En prenant en compte les deux failles, on se rend compte que le nombre d’essais est même plus faible : 10 000 possibilités pour connaître la première partie du code et ensuite 1 000 possibilités pour la seconde partie, le dernier chiffre étant connu. On passe donc en théorie à une attaque qui prendra au pire environ 6 heures en théorie et au maximum 30 heures dans la pratique : le nombre de codes à tester est de seulement 11 000, au lieu de 100 000 000.

Dans la pratique

Dans la pratique, les temps sont évidemment théoriques : si on peut tester environ 6 codes par minutes sur un point d’accès (c’est parfois plus rapide et parfois plus lent), on peut découvrir la clé en quelques heures. En effet, s’il y a 11 000 possibilités, il y a statistiquement peu de chances que le code soit le dernier testé.

Qui est sensible à la faille ?

Maintenant, qui est sensible à la faille ? En théorie, tous les appareils certifiés WPS. Dans la pratique, ce n’est pas totalement vrai.

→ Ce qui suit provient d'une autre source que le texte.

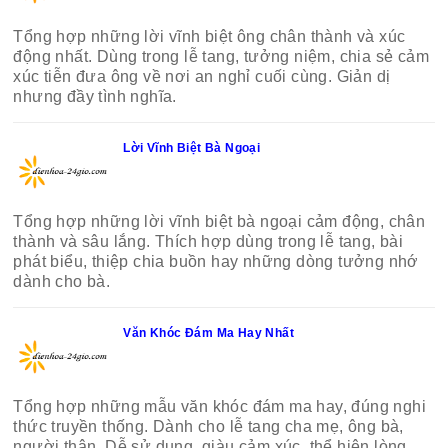
Tổng hợp những lời vĩnh biệt ông chân thành và xúc
động nhất. Dùng trong lễ tang, tưởng niệm, chia sẻ cảm
xúc tiễn đưa ông về nơi an nghỉ cuối cùng. Giản dị
nhưng đầy tình nghĩa.
Lời Vĩnh Biệt Bà Ngoại
Tổng hợp những lời vĩnh biệt bà ngoại cảm động, chân
thành và sâu lắng. Thích hợp dùng trong lễ tang, bài
phát biểu, thiệp chia buồn hay những dòng tưởng nhớ
dành cho bà.
Văn Khóc Đám Ma Hay Nhất
Tổng hợp những mẫu văn khóc đám ma hay, đúng nghi
thức truyền thống. Dành cho lễ tang cha mẹ, ông bà,
người thân. Dễ sử dụng, giàu cảm xúc, thể hiện lòng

Les points d’accès certifiés WPS

Si vous avez un point d’accès Wi-Fi d’une grande marque, comme Netgear, Linksys, etc., il est probablement vulnérable. Nous avons testé avec succès l’attaque sur un point d’accès Linksys et un point d’accès Asus. Certains modèles Netgear ont un système qui bloque en partie l’attaque en introduisant des temps d’attente entre les essais, mais ils restent vulnérables. Dans la majorité des cas, le WPS est activé par défaut.

Les FAIBox

Image 4 : WPS : la norme qui ébranle la sécurité du Wi-FiSi vous avez une Box (Freebox, Livebox, Neufbox, BBox, etc.), l’attaque est généralement sans effet. Soit le WPS n’est pas activé par défaut (chez Free par exemple) soit l’appareil résiste à l’attaque, comme la Livebox. Visiblement, l’appareil introduit des temps d’attente et empêche le programme d’attaque de fonctionner. Enfin, certains modèles — les BBox 2 belges par exemple — obligent l’utilisateur à utiliser le bouton physique même en cas d’essai de connexion avec le code PIN, ce qui nécessite un accès physique. L’appareil est a priori techniquement vulnérable, mais l’accès physique limite les problèmes.

Les autres points d’accès

Si le point d’accès n’est pas certifié WPS, il y a peu de chances que l’attaque soit efficace. « Peu de chances » pour une seule raison : certains appareils peuvent être WPS sans être certifié. Le cas le plus courant est celui des bornes AirPort d’Apple, qui implémentent certaines fonctions sans être certifiées, et qui sont d’ailleurs insensibles à l’attaque (elles ne proposent pas la connexion via le code PIN). Mais il est possible que d’autres appareils implémentent la faille sans être certifiés.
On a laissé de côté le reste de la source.